Não estou com pena dele. Ele não sofreu nada.
— Obrigada, Nico. Muito obrigada. Você não se arrependerá de me dar outra chance - fala Holly.
Eu espero que sim.
— Tenho certeza — ele fala e eu acredito. Porque se ele se arrepender... Não vai ter Holly para contar história — Já que vocês estão aqui, tenho novidades. Uma grande honra para todos vocês. Graças a uma informação da Princesa aqui, conseguimos descobrir a localização de um CRE de um Lordeiro. Um Centro de Recolhimento e Extermínio, para onde eles levam e matam os assim chamados quebradores de contrato. Vocês o atacarão em poucos dias.
Não sei se vamos conseguir alguma coisa com esse grupo fraco. Por que Nico não mandou outro grupo? Esse ainda não está pronto.
Rain olha para mim, parecendo ter pensado a mesma coisa e levanto uma sobrancelha para ela. Ela está com uma expressão de dúvida.
— Nico, posso... – ela fala e eu já sei o que ela vai falar se for a mesma Rain. Ela vai querer ir junto.
— Espere. Vamos para dentro, minha especial. É hora de terminarmos a nossa conversa.
Fico enjoado com tanto favoritismo. Tinha mesmo esquecido de como era.
Posso ver as expressões surpresas perto de mim, mas ignoro. Não estou afim de explicar quem é Rain.
Vou para casa para expressar a minha preocupação sobre esse grupo já em uma missão, mas a porta de onde Nico fica está fechada e ouço sons abafados da voz dele e de Rain.
De repente, a porta abre e os dois aparecem.
— Leve-a para casa — pede Nico.
Concordo sem falar nada e ficamos em silêncio até chegar ao esconderijo da bicicleta.
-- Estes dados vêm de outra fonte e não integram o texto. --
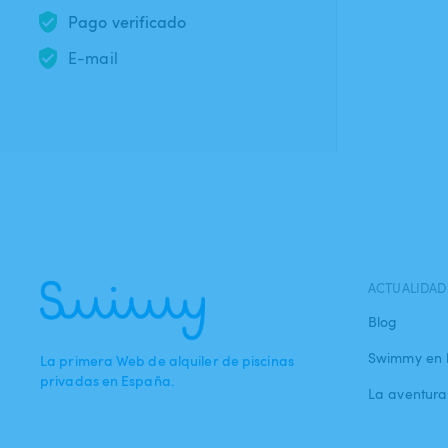
Pago verificado
E-mail
ACTUALIDAD
Blog
Swimmy en 
La primera Web de alquiler de piscinas
privadas en España.
La aventur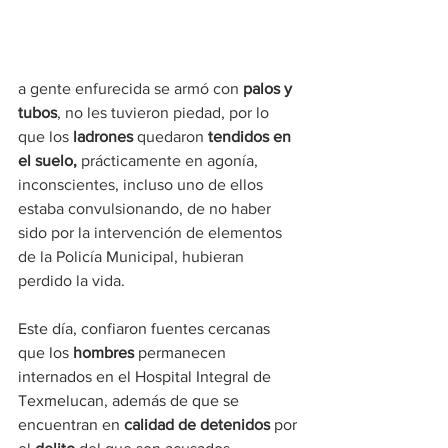
a gente enfurecida se armó con 
palos y 
tubos
, no les tuvieron piedad, por lo 
que los 
ladrones
 quedaron 
tendidos en 
el suelo,
 prácticamente en agonía, 
inconscientes, incluso uno de ellos 
estaba convulsionando, de no haber 
sido por la intervención de elementos 
de la Policía Municipal, hubieran 
perdido la vida.
Este día, confiaron fuentes cercanas 
que los 
hombres
 permanecen 
internados en el Hospital Integral de 
Texmelucan, además de que se 
encuentran en 
calidad de detenidos
 por 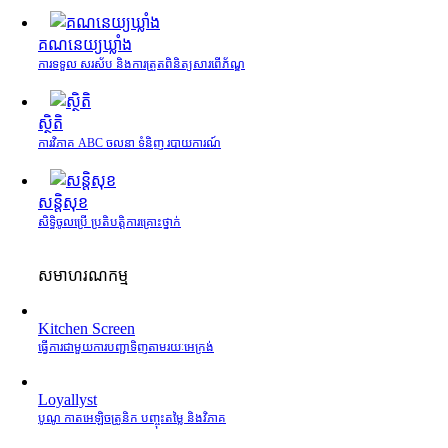
គណនេយ្យឃ្លាំង
ការទទួល សរស័ប និងការត្រួតពិនិត្យសារពើភ័ណ្ឌ
ស្ថិតិ
ការវិភាគ ABC ចលនា ទំនិញ របាយការណ៍
សន្តិសុខ
សិទ្ធិចូលប្រើ ប្រតិបត្តិការគ្រោះថ្នាក់
សមាហរណកម្ម
Kitchen Screen
ធ្វើការជាមួយការបញ្ជាទិញតាមរយៈអេក្រង់
Loyallyst
បូណូ កាតអេឡិចត្រូនិក បញ្ចុះតម្លៃ និងវិភាគ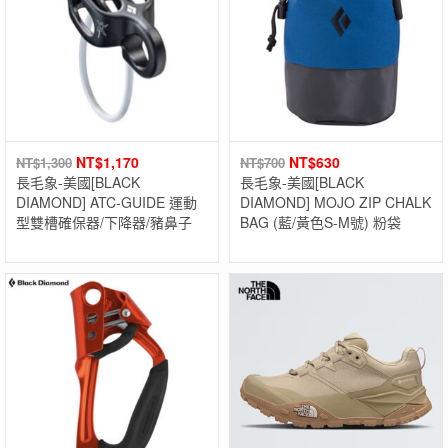
NT$
1,170
NT$
630
NT$
1,300
NT$
700
長毛象-美國[BLACK
長毛象-美國[BLACK
DIAMOND] ATC-GUIDE 運動
DIAMOND] MOJO ZIP CHALK
型雙槽確保器/下降器/豬鼻子
BAG (藍/黃色S-M號) 粉袋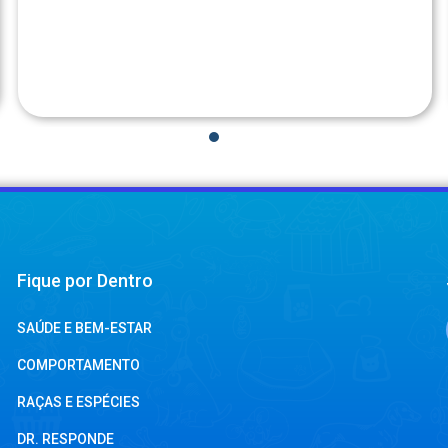
1
2
3
4
Fique por Dentro
SAÚDE E BEM-ESTAR
COMPORTAMENTO
RAÇAS E ESPÉCIES
DR. RESPONDE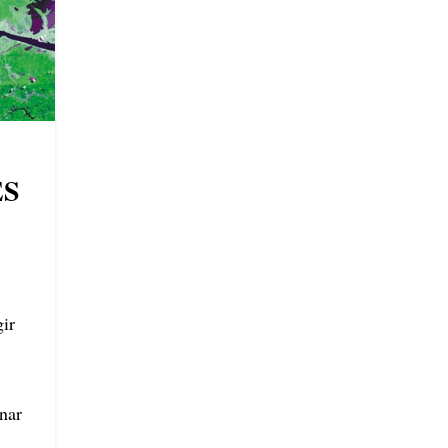
ES
ir
rnar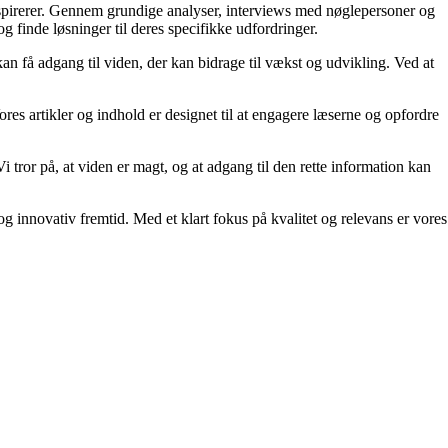
inspirerer. Gennem grundige analyser, interviews med nøglepersoner og
og finde løsninger til deres specifikke udfordringer.
an få adgang til viden, der kan bidrage til vækst og udvikling. Ved at
ores artikler og indhold er designet til at engagere læserne og opfordre
i tror på, at viden er magt, og at adgang til den rette information kan
g innovativ fremtid. Med et klart fokus på kvalitet og relevans er vores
— Colocamos um esconderijo aqui para uma bicicleta — explico.— Você pode deixar a sua aqui para ir até nós, se precisar.
— Obrigada – ela fala, mas a voz é sem emoção.
— Nico me disse para providenciar isso — guardo a bicicleta dela enquanto mostro o local— Normalmente é aqui onde guardamos suprimentos. Água, comida, combustível – mostro tudo — Nunca soube que isso era para você, ou teria pensado duas vezes – falo, o que é verdade.
Porque dói estar perto dela, sem poder conversar com a minha amiga. Com Lucy.
— Qual é o seu problema comigo, afinal? – ela pergunta e eu quase tenho vontade de rir.
Ela não se lembra de nada?
— Meu problema? Eu não tenho um problema. Você, por outro lado, não é nada além de problemas, garota especial — explodo, sentindo a raiva percorrer pelo meu corpo e mesmo sabendo que é errado a deixo ali e vou embora.
Eu não queria fazer isso. Mas é tão estranho está perto dela e não poder falar com ela. E ela está tão estranha, tão diferente. Queria que as coisas fossem como antigamente. Mas o tempo nunca volta. Tenho que me contentar com isso.
Nota:
Espero que gostem, porque eu sinceramente amei escrever sobre Katran, acho ele muito mais interessante que Kyla/Rain/Lucy
¹- Eu sei que no livro traduziram para Chuva, mas eu achei muito estranho assim e preferi deixar como o original.
Talvez um dia a fic tenha continuação, por isso não a marquei como terminada.